News (Media Awareness Project) - CN BC: Column: Give The Addicts Their Drugs |
Title: | CN BC: Column: Give The Addicts Their Drugs |
Published On: | 2006-04-29 |
Source: | Vancouver Sun (CN BC) |
Fetched On: | 2008-08-18 13:54:06 |
GIVE THE ADDICTS THEIR DRUGS
For those who bicker over two of the four pillars, harm reduction and
treatment -- Mayor Sam and Senator Larry, please take note --heroin
maintenance happens to be both
To hear former Vancouver mayor Larry Campbell tell it, current Mayor
Sam Sullivan's proposal to provide drugs to addicts is "very
simplistic."
Yet in dismissing Sullivan's proposal, Campbell, who clearly prefers
the bully pulpit of the mayor's office to the sober second thinking of
the Senate, revealed that when it comes to drug addiction, there's
enough simplistic thinking to go around.
After all, Campbell also supports giving drugs to addicts, but only to
those who have failed to respond to other programs. So he argues that
Sullivan's proposal -- which might involve providing drugs to a
broader array of addicts -- amounts to emphasizing harm reduction at
the expense of treatment.
The former mayor's argument therefore reveals that he believes harm
reduction and treatment are necessarily two different things, and
never the twain shall meet. And Sullivan seems to agree, since he
opined that treatment doesn't need to be a priority right now.

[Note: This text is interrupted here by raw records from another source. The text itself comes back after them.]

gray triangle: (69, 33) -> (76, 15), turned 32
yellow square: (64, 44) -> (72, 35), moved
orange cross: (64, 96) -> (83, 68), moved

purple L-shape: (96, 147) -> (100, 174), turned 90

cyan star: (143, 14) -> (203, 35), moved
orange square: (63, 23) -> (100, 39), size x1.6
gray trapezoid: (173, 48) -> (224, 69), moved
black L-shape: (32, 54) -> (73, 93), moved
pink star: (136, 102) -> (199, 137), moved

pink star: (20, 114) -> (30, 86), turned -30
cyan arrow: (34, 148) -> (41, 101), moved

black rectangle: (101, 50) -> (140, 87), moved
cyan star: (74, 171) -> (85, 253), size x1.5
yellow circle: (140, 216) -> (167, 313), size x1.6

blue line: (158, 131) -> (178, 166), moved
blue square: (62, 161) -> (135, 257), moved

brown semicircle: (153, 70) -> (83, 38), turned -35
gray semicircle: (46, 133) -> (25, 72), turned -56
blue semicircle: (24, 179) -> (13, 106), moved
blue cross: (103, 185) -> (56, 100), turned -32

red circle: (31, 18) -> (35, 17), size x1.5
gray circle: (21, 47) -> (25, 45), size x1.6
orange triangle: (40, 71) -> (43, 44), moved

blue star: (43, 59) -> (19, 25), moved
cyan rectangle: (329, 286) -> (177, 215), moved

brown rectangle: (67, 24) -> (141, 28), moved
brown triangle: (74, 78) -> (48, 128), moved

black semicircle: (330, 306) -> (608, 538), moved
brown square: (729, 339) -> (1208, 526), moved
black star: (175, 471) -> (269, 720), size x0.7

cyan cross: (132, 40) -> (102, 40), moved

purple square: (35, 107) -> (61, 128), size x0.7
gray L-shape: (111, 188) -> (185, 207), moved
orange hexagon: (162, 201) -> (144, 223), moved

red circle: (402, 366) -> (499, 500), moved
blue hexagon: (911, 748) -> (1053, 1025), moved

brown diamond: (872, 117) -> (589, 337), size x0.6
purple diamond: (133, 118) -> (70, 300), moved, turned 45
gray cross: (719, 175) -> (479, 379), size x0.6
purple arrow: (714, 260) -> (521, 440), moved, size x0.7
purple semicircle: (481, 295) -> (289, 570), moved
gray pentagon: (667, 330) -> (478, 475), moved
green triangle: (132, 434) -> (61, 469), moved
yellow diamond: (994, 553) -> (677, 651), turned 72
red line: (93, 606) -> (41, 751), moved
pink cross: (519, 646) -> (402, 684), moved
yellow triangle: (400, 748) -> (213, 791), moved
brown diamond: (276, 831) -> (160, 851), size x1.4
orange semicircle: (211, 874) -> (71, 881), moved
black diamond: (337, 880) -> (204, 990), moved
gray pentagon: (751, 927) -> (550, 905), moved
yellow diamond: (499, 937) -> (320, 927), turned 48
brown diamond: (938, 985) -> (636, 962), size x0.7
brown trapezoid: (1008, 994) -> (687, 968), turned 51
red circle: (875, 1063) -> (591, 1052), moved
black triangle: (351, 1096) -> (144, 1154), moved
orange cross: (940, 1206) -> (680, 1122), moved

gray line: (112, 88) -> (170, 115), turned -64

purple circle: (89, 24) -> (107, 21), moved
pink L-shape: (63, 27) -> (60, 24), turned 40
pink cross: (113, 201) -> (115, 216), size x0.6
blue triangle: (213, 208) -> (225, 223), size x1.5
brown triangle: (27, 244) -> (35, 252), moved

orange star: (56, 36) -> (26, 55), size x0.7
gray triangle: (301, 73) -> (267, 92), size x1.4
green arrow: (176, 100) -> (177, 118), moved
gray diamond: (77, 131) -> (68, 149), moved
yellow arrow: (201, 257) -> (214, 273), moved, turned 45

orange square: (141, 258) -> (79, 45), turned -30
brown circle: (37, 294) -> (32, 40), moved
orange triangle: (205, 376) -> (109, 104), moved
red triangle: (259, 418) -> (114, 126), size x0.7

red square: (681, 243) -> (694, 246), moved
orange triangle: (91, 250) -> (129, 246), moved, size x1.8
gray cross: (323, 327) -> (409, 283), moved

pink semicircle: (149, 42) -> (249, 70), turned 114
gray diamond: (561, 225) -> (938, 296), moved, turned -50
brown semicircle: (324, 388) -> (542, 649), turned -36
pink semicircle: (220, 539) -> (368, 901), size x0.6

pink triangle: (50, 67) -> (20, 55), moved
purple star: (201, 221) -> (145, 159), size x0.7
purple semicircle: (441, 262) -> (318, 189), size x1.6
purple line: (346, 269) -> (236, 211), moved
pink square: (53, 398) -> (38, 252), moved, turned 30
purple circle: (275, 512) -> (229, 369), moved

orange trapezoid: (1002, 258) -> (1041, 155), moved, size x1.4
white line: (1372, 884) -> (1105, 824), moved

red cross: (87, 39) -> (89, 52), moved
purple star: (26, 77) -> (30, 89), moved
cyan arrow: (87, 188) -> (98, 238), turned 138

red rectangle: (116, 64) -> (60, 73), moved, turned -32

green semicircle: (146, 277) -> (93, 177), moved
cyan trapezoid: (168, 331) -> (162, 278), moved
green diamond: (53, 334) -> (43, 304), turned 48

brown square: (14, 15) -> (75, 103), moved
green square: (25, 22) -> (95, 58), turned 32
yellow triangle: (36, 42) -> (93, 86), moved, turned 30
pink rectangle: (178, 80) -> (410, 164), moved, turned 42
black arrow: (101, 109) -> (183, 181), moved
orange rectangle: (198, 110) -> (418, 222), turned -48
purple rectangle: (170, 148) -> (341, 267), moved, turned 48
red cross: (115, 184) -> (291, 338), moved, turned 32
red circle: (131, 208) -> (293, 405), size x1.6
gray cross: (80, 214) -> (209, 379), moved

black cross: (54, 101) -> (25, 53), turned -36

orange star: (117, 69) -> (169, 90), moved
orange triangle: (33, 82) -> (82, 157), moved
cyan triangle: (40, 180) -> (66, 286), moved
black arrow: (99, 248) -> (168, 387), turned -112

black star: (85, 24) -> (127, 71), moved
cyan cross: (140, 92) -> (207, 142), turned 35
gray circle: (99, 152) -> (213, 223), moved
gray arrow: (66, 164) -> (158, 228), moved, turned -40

Thus, despite their minor disagreement -- which merely concerns how
far gone addicts have to be before being eligible for free drugs --
the current and former mayor aren't so far apart after all, in that
they both agree that harm reduction and treatment are two separate
modalities, that harm reduction involves giving addicts what they
want, while treatment involves refusing to do so, as it begins and
ends with abstinence.
Now, that's simplistic thinking.
Contrary to what the mayors seem to believe, it's not always possible
to distinguish harm reduction from treatment. Indeed, while
prescribing heroin to addicts is usually viewed as harm reduction,
heroin maintenance is really a form of treatment, a means of
stabilizing addicts physically, emotionally and economically.
And it's a treatment that has been around for a long time. Even the
United States, which now characterizes all illicit drugs as The Great
Satan, operated narcotic maintenance programs until 1925, when drug
hysteria, motivated by anti-Chinese sentiments, precipitated the end
of such programs. (Anti-Chinese racism also led to the passage of
Canada's opium laws in the early 20th century.)
The United Kingdom also ran opiate maintenance programs in the 1920s,
and continued the practice until the early 1970s, when U.S. opposition
led to severe curtailment of the practice. According to the Drug
Policy Alliance, closure of the programs resulted in a dramatic
increase in heroin users in the U.K. -- from 2,000 in 1970 to more
than 300,000 by the early 21st century. Concerned about this
development, British police associations advocated expanding heroin
maintenance programs, and the U.K. has recently done so.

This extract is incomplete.